Первухин весело и заливисто рассмеялся.
— Еще не офицер, а только старший унтер.
— Имеется приказ, — возразил Шкляр. — Кроме того, я полный георгиевский кавалер.
— Это мы видим. Ну и что ж? — огрызнулся уже сердито и с завистливым огоньком в глазах Первухин. — Носите на здоровье!
Открылась дверь, и на пороге из соседней палаты показались монашек Гавриил и сестра Смирнова. На толстом красном лице отрока следы страдания. Он бережно прижал раненую руку к груди и придерживал ее здоровой. Его голубые глаза были круглы. Казалось, что они только что отцвели, как войти в палату. Гавриил сел на койку. Шкляр и Первухин замолчали.
— Опять спорили? — обратилась Смирнова к Шкляру. — Вы дали мне слово, что не будете спорить с Прокопочкиным и… Вы должны отдыхать и поправляться.
Шкляр прикрыл журналом лицо и ничего не ответил сестре. Смирнова подошла к Синюкову, села на табуретку. Синюков открыл глаза и стал смотреть на нее. Сестра опустила голову в белой косынке, сложила руки на коленях. Ее худенькое, курносое, с легким налетом милых веснушек и загара лицо было некрасиво, но юно и обаятельно. Смирнова нравилась мне. Она очень похожа на сестру Анну, что работала в полковом лазарете, на передовой позиции. Правда, та была немного выше ростом.

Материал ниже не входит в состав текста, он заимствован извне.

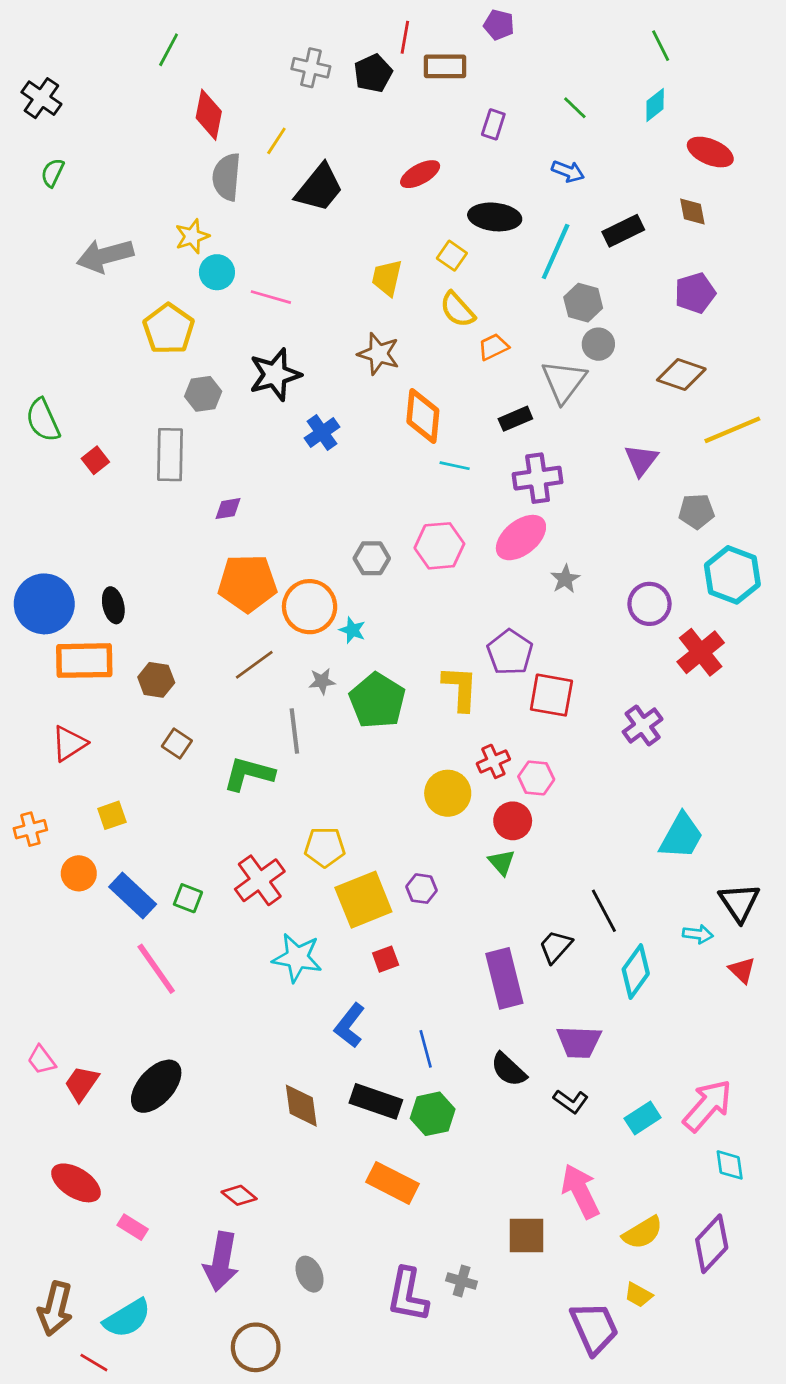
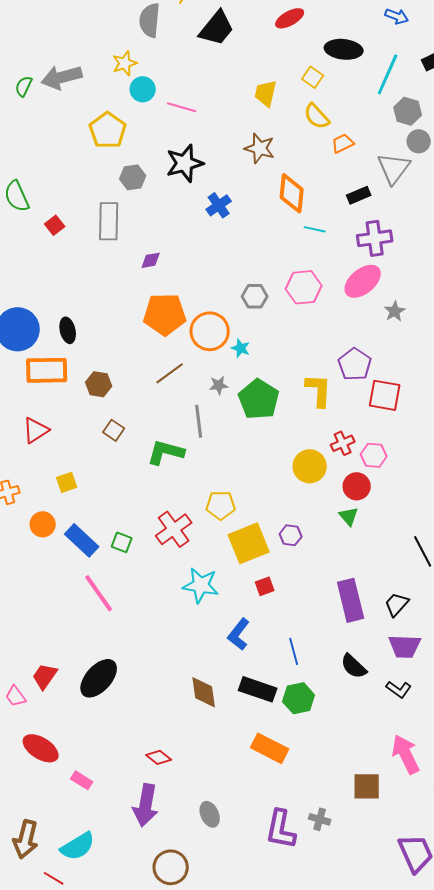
green semicircle: (53, 173) -> (24, 86), moved
black trapezoid: (556, 947) -> (397, 604), moved
pink trapezoid: (41, 1060) -> (16, 696), moved

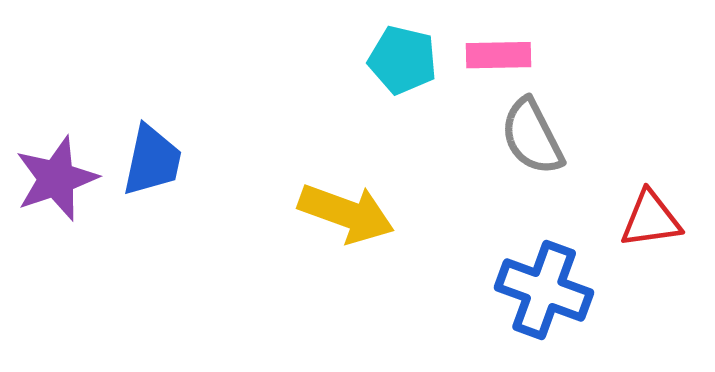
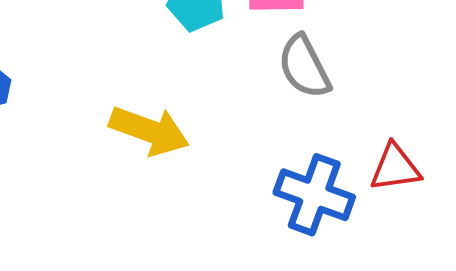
red triangle: (651, 219) -> (395, 168), moved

Я никогда не забуду разговора Анны с раненым солдатом из четвертой роты нашего полка. Бой затих, только изредка постреливали из орудий. Она перевязывала раненых в березовом лесу. Среди деревьев, по опаленной огнем траве, по изрытой снарядами земле, по изломанным деревьям скользили солнечные пятна и тени. Березовый лес, как и мы, сильно пострадал — поредел от только что закончившегося боя. Было тяжело смотреть на него. Кончив перевязывать раненых, Анна подошла к солдату, лежавшему на траве, подсела к нему. «Сестрица, я умру, видно?» — спросил он. «И совсем не умрешь, — гладя рукой его голову, — зря это говоришь. И зачем же тебе умирать… Вот подъедет линейка, и тебя отправят в какой-нибудь большой город, в лазарет. Доктора вылечат, а потом и поедешь домой, в деревню. Вот жена-то будет рада… Сведет тебя в баньку, попаришься». — «Да я без руки и… — пожаловался раненый, — как же, сестрица, я буду париться-то?» — «Какой ты, братец, непонятливый, — певуче продолжала Анна, глядя грустными материнскими глазами в глубь леса, на трупы солдат и на раненых. — Зачем тебе рука-то, если жена тебя разденет, попарит и оденет?» Преодолевая боль, солдат ухмыляется в бороду. Ему, как почувствовал я тогда в его ответе сестре, очень хотелось попариться. «Оно конешно, — согласился раненый, вздыхая, — жена у меня, сестрица, правдёная… ежели так, то и разденет, попарит и оденет. Ну а потом-то как?» — «А опять же ты, братец, чудак… Потом она напечет пирогов с капустой или с гречневой кашей. Скажет: «Желанный сударь мой, кушай на здоровье». Накушаешься пирогов — и на полати… Тебе, братец, на полатях надо лежать, а лучше на печи, потому что ты крови много потерял. И печь вместо крови греть тебя будет».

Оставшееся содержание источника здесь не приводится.